# [PROBLEM REQUIREMENTS]
For the material below, return exactly the lines starting at the one holding "Bilder Könige" and ending at the one holding "Einladungen 2020", counting both as part of the range.

---------- EXTRACTED INFORMATION

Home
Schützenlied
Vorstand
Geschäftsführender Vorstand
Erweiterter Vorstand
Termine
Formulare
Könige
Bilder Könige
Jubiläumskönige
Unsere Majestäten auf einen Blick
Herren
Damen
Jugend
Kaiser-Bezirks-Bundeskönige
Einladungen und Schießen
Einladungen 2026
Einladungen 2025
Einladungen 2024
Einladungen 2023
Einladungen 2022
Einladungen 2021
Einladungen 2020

--------------------
---------- EXTRACTED INFORMATION

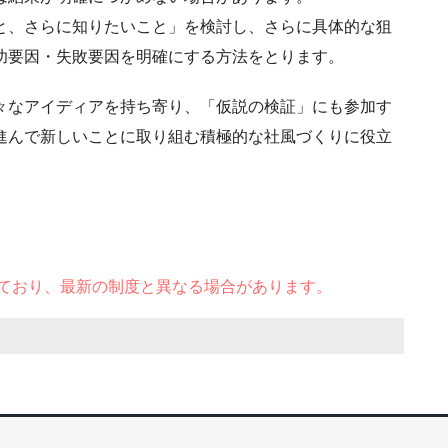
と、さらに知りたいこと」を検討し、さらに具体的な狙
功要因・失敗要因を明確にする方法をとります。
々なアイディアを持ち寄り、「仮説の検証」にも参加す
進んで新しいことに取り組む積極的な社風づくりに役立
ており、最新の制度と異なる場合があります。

--------------------

# [EXPECTED ANSWER]
Bilder Könige
Jubiläumskönige
Unsere Majestäten auf einen Blick
Herren
Damen
Jugend
Kaiser-Bezirks-Bundeskönige
Einladungen und Schießen
Einladungen 2026
Einladungen 2025
Einladungen 2024
Einladungen 2023
Einladungen 2022
Einladungen 2021
Einladungen 2020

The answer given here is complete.